6. Software Updates. The 7D Software may be eligible for updates solely to the extent such updates relate to fixes with respect to bugs or errors associated with the 7D Software. Any such software updates will become subject to the warranty set forth in Section 5 of these System Terms for the unexpired portion of the original warranty period, if any. Anything to the contrary contained herein notwithstanding, 7D does not warrant that the 7D Software, or any aspect thereof, will be error-free or bug-free or that the use of 7D Software will be uninterrupted.

7. Liability. Notwithstanding any other provision hereof, the total aggregate liability of Supplier and 7D (and each of their respective suppliers, licensors, employees, independent contractors, distributors, representatives and agents) in contract, tort (including negligence and breach of statutory duty), misrepresentation or otherwise arising in connection with or resulting from the manufacture, sale, delivery, resale, repair, replacement or use of any 7D System or 7D Software or otherwise arising in any way out of or relating to the Agreement is limited to the purchase price allocable to the product(s) which give rise to such claim. Neither Supplier nor 7D is liable for any indirect, incidental, special or consequential loss or damage (including but not limited to loss of data, profits, business, goodwill or otherwise) or any claims of third parties, regardless of the theory of damages or legal theory (whether contract, tort, fault, negligence, gross negligence, warranty or otherwise) and whether or not Supplier and/or 7D has been advised of the possibility of such damages and regardless of the failure of an essential purpose of any warranty or limited warranty.
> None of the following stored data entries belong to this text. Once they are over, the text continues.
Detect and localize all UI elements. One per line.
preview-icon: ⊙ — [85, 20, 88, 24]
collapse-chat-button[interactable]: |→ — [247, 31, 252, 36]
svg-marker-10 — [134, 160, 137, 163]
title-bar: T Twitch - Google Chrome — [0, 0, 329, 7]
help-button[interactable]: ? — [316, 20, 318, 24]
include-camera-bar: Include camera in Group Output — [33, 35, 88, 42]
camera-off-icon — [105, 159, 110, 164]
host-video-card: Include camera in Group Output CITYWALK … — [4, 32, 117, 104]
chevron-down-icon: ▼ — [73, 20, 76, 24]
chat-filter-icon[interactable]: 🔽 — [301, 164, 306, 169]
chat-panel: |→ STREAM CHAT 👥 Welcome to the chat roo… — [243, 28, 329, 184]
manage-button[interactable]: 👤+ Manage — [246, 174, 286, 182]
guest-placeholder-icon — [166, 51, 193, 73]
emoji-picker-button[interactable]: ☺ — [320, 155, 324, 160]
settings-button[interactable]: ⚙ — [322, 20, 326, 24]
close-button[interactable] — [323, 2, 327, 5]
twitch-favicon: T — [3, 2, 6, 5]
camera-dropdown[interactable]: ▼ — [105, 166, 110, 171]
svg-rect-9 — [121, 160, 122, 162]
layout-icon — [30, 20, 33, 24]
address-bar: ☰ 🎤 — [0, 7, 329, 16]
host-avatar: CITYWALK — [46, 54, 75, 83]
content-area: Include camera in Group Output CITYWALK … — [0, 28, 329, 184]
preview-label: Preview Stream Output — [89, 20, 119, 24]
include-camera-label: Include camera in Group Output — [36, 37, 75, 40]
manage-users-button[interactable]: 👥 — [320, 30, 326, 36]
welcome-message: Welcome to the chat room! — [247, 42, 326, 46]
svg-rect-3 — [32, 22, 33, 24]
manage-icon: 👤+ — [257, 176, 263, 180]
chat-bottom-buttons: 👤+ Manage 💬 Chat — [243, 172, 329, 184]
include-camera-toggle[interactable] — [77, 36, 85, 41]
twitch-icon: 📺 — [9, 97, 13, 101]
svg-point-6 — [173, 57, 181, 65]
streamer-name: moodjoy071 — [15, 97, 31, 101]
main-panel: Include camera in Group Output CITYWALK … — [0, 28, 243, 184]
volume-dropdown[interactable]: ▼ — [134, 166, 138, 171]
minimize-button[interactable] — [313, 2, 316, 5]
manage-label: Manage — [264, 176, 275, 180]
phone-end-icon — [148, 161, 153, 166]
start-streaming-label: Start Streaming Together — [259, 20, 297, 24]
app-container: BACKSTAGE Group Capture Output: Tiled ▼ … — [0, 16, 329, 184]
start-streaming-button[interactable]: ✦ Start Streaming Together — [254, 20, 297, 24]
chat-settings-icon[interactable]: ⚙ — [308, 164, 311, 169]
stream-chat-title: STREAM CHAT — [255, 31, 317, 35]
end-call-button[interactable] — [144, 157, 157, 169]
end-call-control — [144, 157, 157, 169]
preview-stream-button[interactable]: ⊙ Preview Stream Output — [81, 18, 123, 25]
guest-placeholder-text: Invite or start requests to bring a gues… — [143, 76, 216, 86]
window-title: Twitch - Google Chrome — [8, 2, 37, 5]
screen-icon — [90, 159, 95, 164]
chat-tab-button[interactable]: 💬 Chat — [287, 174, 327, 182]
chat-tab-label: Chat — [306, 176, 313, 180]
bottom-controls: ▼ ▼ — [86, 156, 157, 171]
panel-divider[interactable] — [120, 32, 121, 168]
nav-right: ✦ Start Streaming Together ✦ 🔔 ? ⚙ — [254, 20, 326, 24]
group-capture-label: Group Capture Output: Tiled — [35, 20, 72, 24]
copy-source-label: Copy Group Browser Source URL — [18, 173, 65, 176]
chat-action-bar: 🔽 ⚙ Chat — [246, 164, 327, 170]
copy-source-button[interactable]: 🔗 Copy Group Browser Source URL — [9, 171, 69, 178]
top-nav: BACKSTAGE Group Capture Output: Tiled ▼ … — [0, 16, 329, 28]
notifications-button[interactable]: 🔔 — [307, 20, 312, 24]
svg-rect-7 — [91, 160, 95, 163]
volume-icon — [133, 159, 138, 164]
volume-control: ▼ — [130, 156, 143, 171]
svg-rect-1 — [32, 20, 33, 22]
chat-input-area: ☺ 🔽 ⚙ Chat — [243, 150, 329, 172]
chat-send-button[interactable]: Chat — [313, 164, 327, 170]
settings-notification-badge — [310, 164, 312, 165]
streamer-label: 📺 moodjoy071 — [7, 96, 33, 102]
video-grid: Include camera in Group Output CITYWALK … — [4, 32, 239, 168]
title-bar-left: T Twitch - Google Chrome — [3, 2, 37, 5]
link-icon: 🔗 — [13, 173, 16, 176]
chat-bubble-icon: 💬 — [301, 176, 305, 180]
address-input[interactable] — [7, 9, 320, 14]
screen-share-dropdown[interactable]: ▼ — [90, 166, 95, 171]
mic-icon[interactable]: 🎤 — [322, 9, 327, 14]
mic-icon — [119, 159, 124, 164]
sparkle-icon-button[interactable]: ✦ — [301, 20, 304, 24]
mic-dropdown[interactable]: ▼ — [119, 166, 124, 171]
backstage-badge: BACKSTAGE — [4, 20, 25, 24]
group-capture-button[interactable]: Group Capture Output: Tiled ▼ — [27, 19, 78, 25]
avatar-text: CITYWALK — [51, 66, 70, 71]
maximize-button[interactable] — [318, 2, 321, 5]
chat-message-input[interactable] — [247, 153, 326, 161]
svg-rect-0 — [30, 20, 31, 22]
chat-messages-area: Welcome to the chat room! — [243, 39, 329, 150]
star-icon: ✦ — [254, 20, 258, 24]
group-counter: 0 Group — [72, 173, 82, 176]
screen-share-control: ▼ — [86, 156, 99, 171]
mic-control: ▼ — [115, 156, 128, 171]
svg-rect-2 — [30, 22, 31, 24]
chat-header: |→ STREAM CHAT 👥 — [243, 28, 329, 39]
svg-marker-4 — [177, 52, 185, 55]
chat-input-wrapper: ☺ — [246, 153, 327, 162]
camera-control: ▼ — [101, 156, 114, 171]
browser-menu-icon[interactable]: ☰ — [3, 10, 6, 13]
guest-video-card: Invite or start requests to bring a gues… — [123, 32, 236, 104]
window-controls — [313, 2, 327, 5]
The foregoing limitations and exclusions of liability shall apply whether or not any such damages are construed as arising from a breach of a representation, warranty, guarantee, covenant, obligation, condition or fundamental term of these System Terms or other terms and conditions of the Agreement. Purchaser agrees to defend, indemnify and hold harmless each of Supplier and 7D (and each of their respective suppliers, licensors, employees, independent contractors, distributors, representatives and agents) from and against any and all liabilities, judgments, awards, settlements, losses, damages and expenses in connection with any third party claim, suit or other action arising from (i) the negligence or willful misconduct of Purchaser or any of its directors, officers, employees, staff, personnel or other representatives or agents; or (ii) the use, operation, service, or modification of any 7D System contrary to the Agreement or relevant manuals, written warnings, automated warnings, instructions by 7D personnel or applicable laws or regulations.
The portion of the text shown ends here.